Performance problems are not always obvious. Sometimes an application feels slow, but the logs do not show anything useful. CPU usage may be high, yet the real reason lies deep within a function call. That is where a flame graph becomes useful.
A flame graph turns profiling data into a visual map. Instead of reading thousands of stack trace lines, developers can quickly see which parts of the program consume the most time or resources, depending on the profiling metric being collected. Brendan Gregg, who popularized flame graphs, describes them as a way to visualize sampled stack traces, enabling hot code paths to be identified quickly.
What is a Flame Graph?
A flame graph is a performance visualization built from stack traces collected during profiling. Each box in the graph represents a function, method, or stack frame. The wider the box, the more often that frame appeared in the collected samples. That width is the important part.

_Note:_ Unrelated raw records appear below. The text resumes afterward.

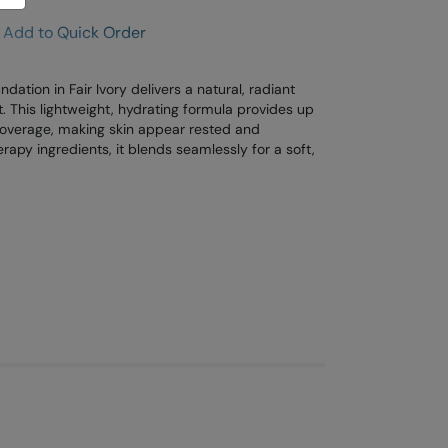
Add to Quick Order
ation in Fair Ivory delivers a natural, radiant
t. This lightweight, hydrating formula provides up
 coverage, making skin appear rested and
herapy ingredients, it blends seamlessly for a soft,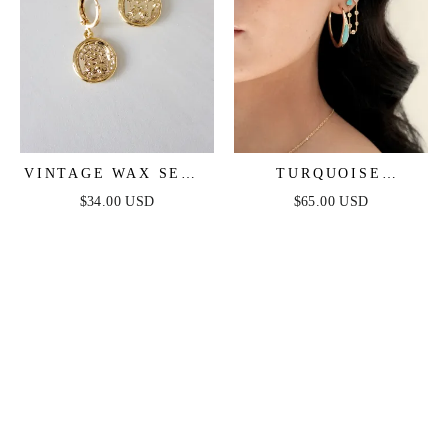
VINTAGE WAX SEAL
TURQUOISE
HUGGIES
SOLSTICE HOOPS
$34.00 USD
$65.00 USD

A wide block usually means that the function appeared in many samples, either because it worked itself or because much of the work happened in functions called beneath it. A narrow block means the function appears less often. The vertical direction shows call depth. Functions near the bottom are callers. The functions stacked above them are the functions they called. In the classic CPU flame graph format, the top edge shows what was running on the CPU, while the frames below show its ancestry.
Colors can be misleading if you are new to flame graphs. Many flame graphs use color primarily to make neighboring frames easier to distinguish. In some tools, color may carry additional meaning, such as Java, native, kernel, or application code, but this depends on the profiler. For example, async-profiler uses colors to show different frame types in Java profiling views.

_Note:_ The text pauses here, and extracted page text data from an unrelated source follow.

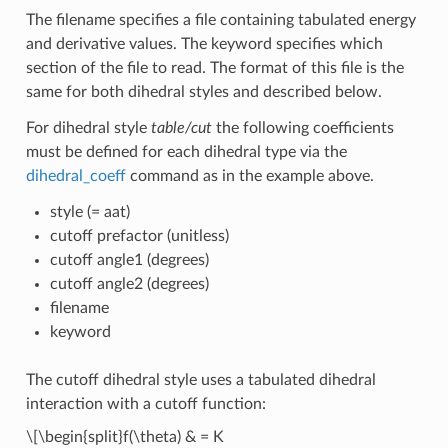
The filename specifies a file containing tabulated energy
and derivative values. The keyword specifies which
section of the file to read. The format of this file is the
same for both dihedral styles and described below.
For dihedral style
table/cut
the following coefficients
must be defined for each dihedral type via the
dihedral_coeff
command as in the example above.
style (= aat)
cutoff prefactor (unitless)
cutoff angle1 (degrees)
cutoff angle2 (degrees)
filename
keyword
The cutoff dihedral style uses a tabulated dihedral
interaction with a cutoff function:
\[\begin{split}f(\theta) & = K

Flame graphs and flame charts differ, even though people often conflate them. A flame graph is usually an aggregation of sampled stack traces, meaning the x-axis is not chronological. A flame chart, however, represents an activity charted over time, such as showing spans in a request trace. In tracing tools such as Datadog, the term “flame graph” may also refer to a timeline-based trace view, where color-coded spans show how time was spent during a request.
How Flame Graphs Work
In performance work, a flame graph usually starts with profiling. The profiler samples the running program at intervals. At each sample, it records the current call stack. After collecting many samples, the profiler groups similar stacks and renders them as a graph.
A simplified flow looks like this:
- The application runs under a profiler.
- The profiler captures many call stacks.

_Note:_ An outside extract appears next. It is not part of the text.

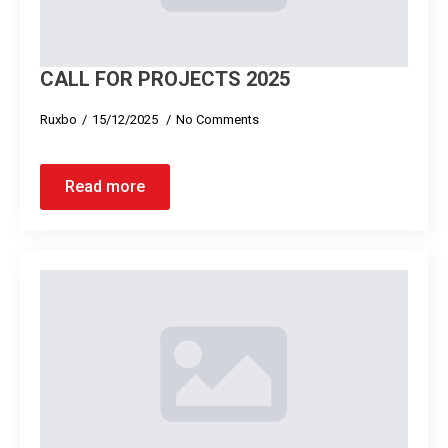
CALL FOR PROJECTS 2025
Ruxbo
15/12/2025
No Comments
Read more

- Similar stack traces are folded and counted.
- The result is drawn as a set of stacked rectangles.
Imagine a web API endpoint that feels slow. The profiler may show that most samples pass through handleRequest(), loadUserData(), and then parseLargeJson(). If parseLargeJson() appears as a very wide block, you now have a strong clue. The problem may not be the whole endpoint. It may be an expensive parsing step. This is why flame graphs are useful. They reduce noise.
Instead of guessing, you follow the wide blocks. Start at the bottom, find the broadest path, and move upward. That path often leads to the hottest area of the application. Not always, but often enough to speed up the investigation.
For Java applications, it’s common to generate Java flame graphs with tools like async-profiler. This tool is especially handy for profiling CPU usage, memory allocation, lock events, and other runtime events, making it a natural choice for analyzing JVM performance issues.
When it comes to Rust, developers usually turn to tools built on Linux perf or the cargo-flamegraph workflow. The Rust flame graph crate is a way to generate flame graphs that is friendly to Cargo and built on the Inferno flame graph library.
Key Flame Graph Use Cases in Performance Optimization
Finding CPU Hotspots
The most common use case is CPU profiling. A flame graph helps answer a simple question: where is the CPU going?
This is useful when an application uses too much CPU, a background job takes too long, or a request handler becomes slower after a release. Instead of checking every function manually, you inspect the widest blocks first.
For example, you may discover that a small helper function is called millions of times. The function itself may look harmless. But inside a hot loop, even a small cost can become expensive.
Understanding Slow Requests
In distributed systems, one request may pass through several services. A flame chart or tracing-style flame view can show how long each service call took and where the delay happened. Datadog notes that flame graphs in distributed tracing can help teams connect traces with profiling data and identify bottlenecks across services.
This is especially helpful when no single service appears broken. Maybe the database is fast, the API is fine, and the cache is working. But the combination creates latency. A trace-based flame view can make that chain visible.
Investigating Memory Allocations
Flame graphs are not limited to CPU. Some profilers can generate allocation flame graphs. These show where memory is most often allocated.
This matters when garbage collection becomes expensive, memory usage grows over time, or a service allocates more than expected under load. In Java, allocation profiling can reveal object-heavy paths. In Rust, it can help expose unexpected heap allocations in code that was expected to be lightweight.
Comparing Before and After Optimization
A flame graph is also a good communication tool. You can capture one graph before a change and another after the fix. The difference is often easy to explain.
- Before: a wide block shows expensive JSON serialization.
- After: the block is much smaller.
That visual evidence helps during code reviews, incident reviews, and performance reports. It also prevents vague claims like “we optimized the service.” The graph shows what changed.
Final Thoughts
A flame graph is a practical way to understand where an application spends time. It turns profiling data into a visual map, helping developers quickly spot expensive functions, deep call paths, and repeated work that may slow the system down.
For Java, Rust, and other performance-sensitive applications, flame graphs make optimization easier to explain and act on. They do not solve the issue directly, but they show where to look first, which is often the hardest part of performance debugging.